**Work to be completed**
Copy each line of the data that has "your" in it.

** Opening Dataset entries block **

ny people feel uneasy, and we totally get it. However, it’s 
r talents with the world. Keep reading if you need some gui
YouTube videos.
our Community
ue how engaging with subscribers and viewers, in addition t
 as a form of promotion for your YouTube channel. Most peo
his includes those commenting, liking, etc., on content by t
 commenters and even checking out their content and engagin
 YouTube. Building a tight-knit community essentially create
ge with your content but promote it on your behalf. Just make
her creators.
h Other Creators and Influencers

** Closing Dataset entries block **

**Answer for the task**
 as a form of promotion for your YouTube channel. Most peo
ge with your content but promote it on your behalf. Just make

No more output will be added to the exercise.